[Source data]:
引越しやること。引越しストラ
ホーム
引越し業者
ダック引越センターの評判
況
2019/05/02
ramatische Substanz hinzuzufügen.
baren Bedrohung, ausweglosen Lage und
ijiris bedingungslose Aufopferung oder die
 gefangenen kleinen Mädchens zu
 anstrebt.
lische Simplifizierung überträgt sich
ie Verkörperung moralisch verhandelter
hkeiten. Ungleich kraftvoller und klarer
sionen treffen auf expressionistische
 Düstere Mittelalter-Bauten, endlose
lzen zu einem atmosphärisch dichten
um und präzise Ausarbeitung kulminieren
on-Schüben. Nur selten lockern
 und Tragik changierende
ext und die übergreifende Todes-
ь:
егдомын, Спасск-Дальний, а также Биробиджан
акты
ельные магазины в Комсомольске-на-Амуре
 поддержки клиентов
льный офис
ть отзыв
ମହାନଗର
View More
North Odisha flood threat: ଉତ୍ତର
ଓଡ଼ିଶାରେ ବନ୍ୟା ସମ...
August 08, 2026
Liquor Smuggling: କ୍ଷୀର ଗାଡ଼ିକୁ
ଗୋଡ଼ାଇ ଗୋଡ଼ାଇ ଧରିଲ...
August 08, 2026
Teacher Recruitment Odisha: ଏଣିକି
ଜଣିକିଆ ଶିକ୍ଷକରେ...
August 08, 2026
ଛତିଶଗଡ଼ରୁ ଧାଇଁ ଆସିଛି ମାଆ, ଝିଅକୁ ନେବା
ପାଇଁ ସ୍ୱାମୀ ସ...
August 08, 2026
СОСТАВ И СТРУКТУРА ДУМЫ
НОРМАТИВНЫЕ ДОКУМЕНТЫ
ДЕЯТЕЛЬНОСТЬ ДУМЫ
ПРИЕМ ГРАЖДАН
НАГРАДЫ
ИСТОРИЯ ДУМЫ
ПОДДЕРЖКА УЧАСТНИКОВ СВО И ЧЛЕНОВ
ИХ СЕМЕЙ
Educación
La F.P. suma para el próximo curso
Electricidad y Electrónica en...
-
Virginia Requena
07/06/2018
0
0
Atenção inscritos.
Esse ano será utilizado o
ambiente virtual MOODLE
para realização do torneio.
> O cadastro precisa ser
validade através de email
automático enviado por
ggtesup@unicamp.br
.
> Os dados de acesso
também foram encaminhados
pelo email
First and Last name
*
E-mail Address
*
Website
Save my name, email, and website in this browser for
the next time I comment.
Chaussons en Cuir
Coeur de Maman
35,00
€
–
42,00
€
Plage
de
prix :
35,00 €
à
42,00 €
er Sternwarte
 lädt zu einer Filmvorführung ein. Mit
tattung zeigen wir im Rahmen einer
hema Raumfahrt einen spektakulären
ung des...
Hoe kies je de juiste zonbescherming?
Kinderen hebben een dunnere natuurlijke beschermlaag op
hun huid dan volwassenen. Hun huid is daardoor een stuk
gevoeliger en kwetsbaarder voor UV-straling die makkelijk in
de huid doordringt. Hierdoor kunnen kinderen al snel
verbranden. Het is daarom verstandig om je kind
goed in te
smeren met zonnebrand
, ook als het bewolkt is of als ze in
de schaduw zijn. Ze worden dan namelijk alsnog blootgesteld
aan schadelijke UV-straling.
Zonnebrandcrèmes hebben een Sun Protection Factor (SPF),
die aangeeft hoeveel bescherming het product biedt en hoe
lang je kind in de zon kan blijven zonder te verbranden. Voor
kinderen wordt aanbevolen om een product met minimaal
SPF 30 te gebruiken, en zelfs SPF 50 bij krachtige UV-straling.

[Activity]:
Word for word, return each of the entries.

[Completed exercise]:
引越しやること。引越しストラ
ホーム
引越し業者
ダック引越センターの評判
況
2019/05/02
ramatische Substanz hinzuzufügen.
baren Bedrohung, ausweglosen Lage und
ijiris bedingungslose Aufopferung oder die
 gefangenen kleinen Mädchens zu
 anstrebt.
lische Simplifizierung überträgt sich
ie Verkörperung moralisch verhandelter
hkeiten. Ungleich kraftvoller und klarer
sionen treffen auf expressionistische
 Düstere Mittelalter-Bauten, endlose
lzen zu einem atmosphärisch dichten
um und präzise Ausarbeitung kulminieren
on-Schüben. Nur selten lockern
 und Tragik changierende
ext und die übergreifende Todes-
ь:
егдомын, Спасск-Дальний, а также Биробиджан
акты
ельные магазины в Комсомольске-на-Амуре
 поддержки клиентов
льный офис
ть отзыв
ମହାନଗର
View More
North Odisha flood threat: ଉତ୍ତର
ଓଡ଼ିଶାରେ ବନ୍ୟା ସମ...
August 08, 2026
Liquor Smuggling: କ୍ଷୀର ଗାଡ଼ିକୁ
ଗୋଡ଼ାଇ ଗୋଡ଼ାଇ ଧରିଲ...
August 08, 2026
Teacher Recruitment Odisha: ଏଣିକି
ଜଣିକିଆ ଶିକ୍ଷକରେ...
August 08, 2026
ଛତିଶଗଡ଼ରୁ ଧାଇଁ ଆସିଛି ମାଆ, ଝିଅକୁ ନେବା
ପାଇଁ ସ୍ୱାମୀ ସ...
August 08, 2026
СОСТАВ И СТРУКТУРА ДУМЫ
НОРМАТИВНЫЕ ДОКУМЕНТЫ
ДЕЯТЕЛЬНОСТЬ ДУМЫ
ПРИЕМ ГРАЖДАН
НАГРАДЫ
ИСТОРИЯ ДУМЫ
ПОДДЕРЖКА УЧАСТНИКОВ СВО И ЧЛЕНОВ
ИХ СЕМЕЙ
Educación
La F.P. suma para el próximo curso
Electricidad y Electrónica en...
-
Virginia Requena
07/06/2018
0
0
Atenção inscritos.
Esse ano será utilizado o
ambiente virtual MOODLE
para realização do torneio.
> O cadastro precisa ser
validade através de email
automático enviado por
ggtesup@unicamp.br
.
> Os dados de acesso
também foram encaminhados
pelo email
First and Last name
*
E-mail Address
*
Website
Save my name, email, and website in this browser for
the next time I comment.
Chaussons en Cuir
Coeur de Maman
35,00
€
–
42,00
€
Plage
de
prix :
35,00 €
à
42,00 €
er Sternwarte
 lädt zu einer Filmvorführung ein. Mit
tattung zeigen wir im Rahmen einer
hema Raumfahrt einen spektakulären
ung des...
Hoe kies je de juiste zonbescherming?
Kinderen hebben een dunnere natuurlijke beschermlaag op
hun huid dan volwassenen. Hun huid is daardoor een stuk
gevoeliger en kwetsbaarder voor UV-straling die makkelijk in
de huid doordringt. Hierdoor kunnen kinderen al snel
verbranden. Het is daarom verstandig om je kind
goed in te
smeren met zonnebrand
, ook als het bewolkt is of als ze in
de schaduw zijn. Ze worden dan namelijk alsnog blootgesteld
aan schadelijke UV-straling.
Zonnebrandcrèmes hebben een Sun Protection Factor (SPF),
die aangeeft hoeveel bescherming het product biedt en hoe
lang je kind in de zon kan blijven zonder te verbranden. Voor
kinderen wordt aanbevolen om een product met minimaal
SPF 30 te gebruiken, en zelfs SPF 50 bij krachtige UV-straling.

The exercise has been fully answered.